Title: Far From Xanadu
Author: Julie Anne Peters
Rating: ★★★ 1/2
Synopsis: From the author of “Luna” comes this heartbreaking yet hopeful novel about a small-town girl who falls in love with the cool, complicated, and sexy new girl in town, but who is just out of reach.
Far From Xanadu was a book I borrowed from a friend, and not one I knew much about. It features a transgender protagonist, particular a female-to-male transformation, and it’s a great story for the most part.
Mike is a great protagonist. His voice is natural, he’s methodical, and the emotions he feels are very genuine. However, he ends up falling for a straight girl whom he is convinced is perfect in every way. When the novel wasn’t about pining for Xanadu it was perfect.
Mike lost his father, he has a broken relationship with his mother and brother, and he is attempting to accept the reality that he may be gay. These aspects of the story were so raw, so powerful, and the connection is quite deep. Mike is a jack of all trades, but with no way to progress in life due to a lack of funds and no actual support systems in his life. He gets scolded for a waste of talent, yet won’t accept people’s charity either. There was a lot I loved about Mike’s character that the narrative mostly worked for me.
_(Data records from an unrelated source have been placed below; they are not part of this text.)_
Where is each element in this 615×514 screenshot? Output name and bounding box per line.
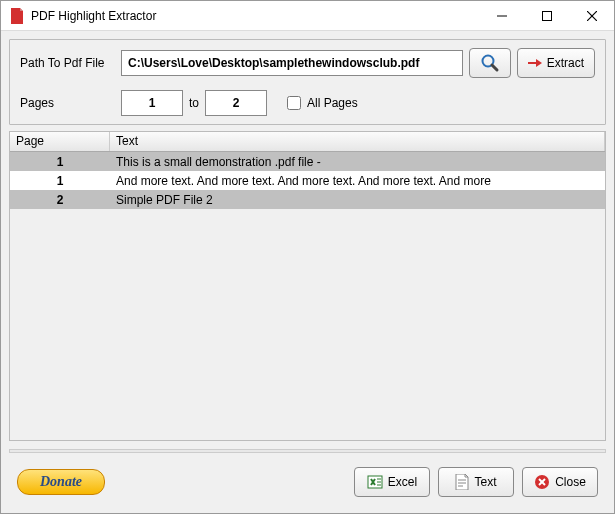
- svg-line-5: [492, 65, 497, 70]
- extract-button-label: Extract: [547, 56, 584, 70]
- cell-page: 2: [10, 193, 110, 207]
- all-pages-checkbox[interactable]: [287, 96, 301, 110]
- cell-text: This is a small demonstration .pdf file …: [110, 155, 605, 169]
- close-button[interactable]: Close: [522, 467, 598, 497]
- cell-page: 1: [10, 174, 110, 188]
- separator: [9, 449, 606, 453]
- text-button[interactable]: Text: [438, 467, 514, 497]
- table-row[interactable]: 1This is a small demonstration .pdf file…: [10, 152, 605, 171]
- cell-text: Simple PDF File 2: [110, 193, 605, 207]
- excel-icon: [367, 474, 383, 490]
- app-window: PDF Highlight Extractor Path To Pdf File: [0, 0, 615, 514]
- svg-rect-1: [542, 11, 551, 20]
- path-label: Path To Pdf File: [20, 56, 115, 70]
- content-area: Path To Pdf File Extract Pages to: [1, 31, 614, 513]
- text-file-icon: [455, 474, 469, 490]
- extract-button[interactable]: Extract: [517, 48, 595, 78]
- path-row: Path To Pdf File Extract: [20, 48, 595, 78]
- maximize-button[interactable]: [524, 1, 569, 30]
- cell-text: And more text. And more text. And more t…: [110, 174, 605, 188]
- window-buttons: [479, 1, 614, 30]
- excel-button-label: Excel: [388, 475, 417, 489]
- app-icon: [9, 8, 25, 24]
- close-window-button[interactable]: [569, 1, 614, 30]
- table-row[interactable]: 1And more text. And more text. And more …: [10, 171, 605, 190]
- cell-page: 1: [10, 155, 110, 169]
- table-header: Page Text: [10, 132, 605, 152]
- browse-button[interactable]: [469, 48, 511, 78]
- pages-label: Pages: [20, 96, 115, 110]
- page-from-input[interactable]: [121, 90, 183, 116]
- text-button-label: Text: [474, 475, 496, 489]
- col-header-text[interactable]: Text: [110, 132, 605, 151]
- magnifier-icon: [480, 53, 500, 73]
- excel-button[interactable]: Excel: [354, 467, 430, 497]
- results-table: Page Text 1This is a small demonstration…: [9, 131, 606, 441]
- page-to-input[interactable]: [205, 90, 267, 116]
- close-button-label: Close: [555, 475, 586, 489]
- titlebar: PDF Highlight Extractor: [1, 1, 614, 31]
- close-icon: [534, 474, 550, 490]
- pages-row: Pages to All Pages: [20, 90, 595, 116]
- col-header-page[interactable]: Page: [10, 132, 110, 151]
- path-input[interactable]: [121, 50, 463, 76]
- to-label: to: [189, 96, 199, 110]
- table-body: 1This is a small demonstration .pdf file…: [10, 152, 605, 440]
- minimize-button[interactable]: [479, 1, 524, 30]
- all-pages-label: All Pages: [307, 96, 358, 110]
- app-title: PDF Highlight Extractor: [31, 9, 479, 23]
- footer-bar: Donate Excel Text Close: [9, 459, 606, 505]
- input-panel: Path To Pdf File Extract Pages to: [9, 39, 606, 125]
- arrow-right-icon: [528, 57, 542, 69]
- donate-button[interactable]: Donate: [17, 469, 105, 495]
- table-row[interactable]: 2Simple PDF File 2: [10, 190, 605, 209]
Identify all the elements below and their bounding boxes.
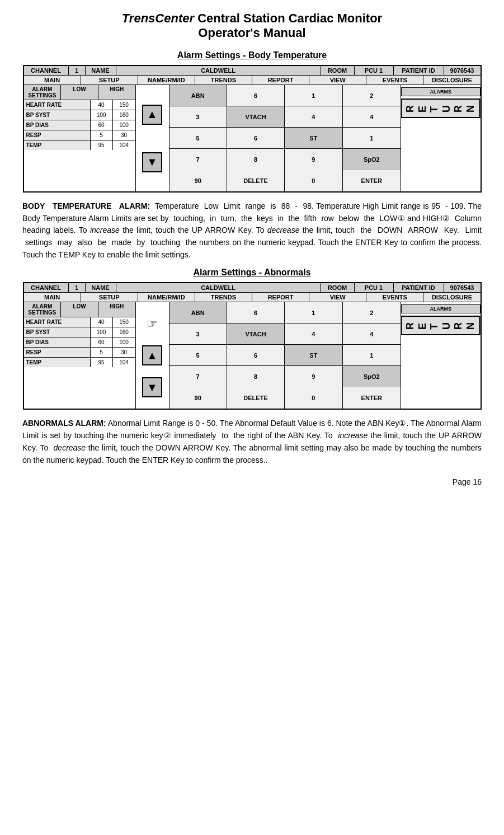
alarm-bpsyst-low[interactable]: 100 xyxy=(91,110,113,120)
alarm2-temp-low[interactable]: 95 xyxy=(91,358,113,367)
keypad2-2[interactable]: 2 xyxy=(343,302,401,323)
page-title: TrensCenter Central Station Cardiac Moni… xyxy=(22,11,482,40)
keypad2-abn[interactable]: ABN xyxy=(169,302,227,323)
keypad-4a[interactable]: 4 xyxy=(285,106,342,128)
alarm2-temp-label: TEMP xyxy=(24,358,91,367)
alarm-settings-label: ALARM SETTINGS xyxy=(24,85,62,100)
keypad-enter[interactable]: ENTER xyxy=(343,170,401,191)
keypad2-5[interactable]: 5 xyxy=(169,345,227,366)
monitor1-keypad: ABN 6 1 2 3 VTACH 4 4 5 6 ST 1 7 8 9 SpO… xyxy=(169,85,401,191)
down-arrow-button[interactable]: ▼ xyxy=(142,152,162,172)
monitor1-nav-namermid[interactable]: NAME/RM/ID xyxy=(138,76,195,85)
keypad-5[interactable]: 5 xyxy=(169,128,227,149)
monitor2-nav-setup[interactable]: SETUP xyxy=(81,293,138,302)
alarm-bpdias-high[interactable]: 100 xyxy=(113,120,135,130)
monitor2-nav-events[interactable]: EVENTS xyxy=(366,293,423,302)
keypad-90[interactable]: 90 xyxy=(169,170,227,191)
monitor1-nav-disclosure[interactable]: DISCLOSURE xyxy=(423,76,480,85)
up-arrow-button-2[interactable]: ▲ xyxy=(142,345,162,365)
monitor2-nav-report[interactable]: REPORT xyxy=(252,293,309,302)
abnormals-text: ABNORMALS ALARM: Abnormal Limit Range is… xyxy=(22,418,482,466)
alarm2-heartrate-low[interactable]: 40 xyxy=(91,317,113,327)
keypad2-3[interactable]: 3 xyxy=(169,323,227,345)
monitor1-nav-view[interactable]: VIEW xyxy=(309,76,366,85)
alarm-bpdias-low[interactable]: 60 xyxy=(91,120,113,130)
keypad2-enter[interactable]: ENTER xyxy=(343,387,401,409)
monitor1-nav-trends[interactable]: TRENDS xyxy=(195,76,252,85)
keypad2-6a[interactable]: 6 xyxy=(227,302,285,323)
keypad2-9[interactable]: 9 xyxy=(285,366,342,387)
keypad-vtach[interactable]: VTACH xyxy=(227,106,285,128)
monitor2-nav-main[interactable]: MAIN xyxy=(24,293,81,302)
alarm-temp-low[interactable]: 95 xyxy=(91,140,113,150)
monitor2-channel-label: CHANNEL xyxy=(24,283,69,292)
keypad2-6b[interactable]: 6 xyxy=(227,345,285,366)
monitor2-return-button[interactable]: RETURN xyxy=(401,316,481,335)
keypad-9[interactable]: 9 xyxy=(285,149,342,170)
monitor1-nav-events[interactable]: EVENTS xyxy=(366,76,423,85)
section2-heading: Alarm Settings - Abnormals xyxy=(22,268,482,278)
monitor2-nav-disclosure[interactable]: DISCLOSURE xyxy=(423,293,480,302)
keypad-1a[interactable]: 1 xyxy=(285,85,342,106)
alarm-row-bpdias: BP DIAS 60 100 xyxy=(24,120,135,130)
monitor1-return-button[interactable]: RETURN xyxy=(401,98,481,118)
keypad2-delete[interactable]: DELETE xyxy=(227,387,285,409)
alarm2-bpdias-low[interactable]: 60 xyxy=(91,337,113,347)
keypad2-0[interactable]: 0 xyxy=(285,387,342,409)
monitor1-body: ALARM SETTINGS LOW HIGH HEART RATE 40 15… xyxy=(24,85,481,191)
keypad-3[interactable]: 3 xyxy=(169,106,227,128)
keypad2-8[interactable]: 8 xyxy=(227,366,285,387)
keypad-8[interactable]: 8 xyxy=(227,149,285,170)
keypad-6b[interactable]: 6 xyxy=(227,128,285,149)
alarm2-bpsyst-high[interactable]: 160 xyxy=(113,327,135,337)
alarm-bpdias-label: BP DIAS xyxy=(24,120,91,130)
alarm-settings-label2: ALARM SETTINGS xyxy=(24,302,62,317)
monitor1-name-label: NAME xyxy=(86,66,116,75)
alarm2-resp-high[interactable]: 30 xyxy=(113,348,135,357)
keypad2-4a[interactable]: 4 xyxy=(285,323,342,345)
keypad-st[interactable]: ST xyxy=(285,128,342,149)
down-arrow-button-2[interactable]: ▼ xyxy=(142,377,162,397)
monitor1-nav-setup[interactable]: SETUP xyxy=(81,76,138,85)
monitor2-nav-namermid[interactable]: NAME/RM/ID xyxy=(138,293,195,302)
keypad2-4b[interactable]: 4 xyxy=(343,323,401,345)
keypad-4b[interactable]: 4 xyxy=(343,106,401,128)
keypad2-spo2[interactable]: SpO2 xyxy=(343,366,401,387)
alarm2-bpsyst-low[interactable]: 100 xyxy=(91,327,113,337)
monitor2-patid-label: PATIENT ID xyxy=(394,283,444,292)
keypad-abn[interactable]: ABN xyxy=(169,85,227,106)
monitor1-nav-main[interactable]: MAIN xyxy=(24,76,81,85)
alarm-bpsyst-high[interactable]: 160 xyxy=(113,110,135,120)
keypad2-90[interactable]: 90 xyxy=(169,387,227,409)
alarm-temp-high[interactable]: 104 xyxy=(113,140,135,150)
alarm2-temp-high[interactable]: 104 xyxy=(113,358,135,367)
keypad-6a[interactable]: 6 xyxy=(227,85,285,106)
keypad-7[interactable]: 7 xyxy=(169,149,227,170)
alarm-heartrate-low[interactable]: 40 xyxy=(91,100,113,110)
keypad2-1a[interactable]: 1 xyxy=(285,302,342,323)
alarm2-heartrate-high[interactable]: 150 xyxy=(113,317,135,327)
monitor1-nav-report[interactable]: REPORT xyxy=(252,76,309,85)
monitor-screen-1: CHANNEL 1 NAME CALDWELL ROOM PCU 1 PATIE… xyxy=(23,65,482,193)
monitor2-header-row: CHANNEL 1 NAME CALDWELL ROOM PCU 1 PATIE… xyxy=(24,283,481,293)
monitor1-room-label: ROOM xyxy=(321,66,355,75)
alarm2-resp-low[interactable]: 5 xyxy=(91,348,113,357)
keypad2-7[interactable]: 7 xyxy=(169,366,227,387)
keypad-delete[interactable]: DELETE xyxy=(227,170,285,191)
alarm-resp-high[interactable]: 30 xyxy=(113,130,135,140)
keypad-2[interactable]: 2 xyxy=(343,85,401,106)
keypad-0[interactable]: 0 xyxy=(285,170,342,191)
alarm-high-label: HIGH xyxy=(98,85,135,100)
keypad-1b[interactable]: 1 xyxy=(343,128,401,149)
keypad2-vtach[interactable]: VTACH xyxy=(227,323,285,345)
alarm-heartrate-high[interactable]: 150 xyxy=(113,100,135,110)
monitor2-nav-trends[interactable]: TRENDS xyxy=(195,293,252,302)
monitor2-nav-view[interactable]: VIEW xyxy=(309,293,366,302)
keypad2-1b[interactable]: 1 xyxy=(343,345,401,366)
alarm-resp-low[interactable]: 5 xyxy=(91,130,113,140)
up-arrow-button[interactable]: ▲ xyxy=(142,105,162,125)
keypad-spo2[interactable]: SpO2 xyxy=(343,149,401,170)
keypad2-st[interactable]: ST xyxy=(285,345,342,366)
alarm2-bpdias-high[interactable]: 100 xyxy=(113,337,135,347)
monitor2-name-val: CALDWELL xyxy=(116,283,321,292)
Mike’s love interest Xanadu however? She’s a piece of work. I’m not sure if Peter’s intentionally wrote her to be horrific, but often she came across a user, an exhibitionist and for the life of me I couldn’t figure out what Mike saw in her. Mike’s best friend, Jamie, constantly calls her out on her crap behaviour and yet Mike can’t see past it. While the novel ended exactly as I thought it would, it really broke my heat how used Mike was throughout the story. Xanadu never felt genuine, she was suppose to be exotic, but even that didn’t quite work for me. She just seemed as though Mike had to fix every single one of her problems, and like a puppet on a string, Mike obeyed. I’m sure this seems realistic for most, but Xanadu rubbed me the wrong way throughout the entirety of the story.
The novel was at its best when it was about Mike coming to terms with his identity and his family’s problems. When he was pining for Xanadu, the story just didn’t work for me because I couldn’t connect to the actual romance Peters was trying to put forth. I think Peters is a great writer and I’m looking forward to checking out Luna, but Far From Xanadu, though it does have amazing and thoughtful moments is far from greatness.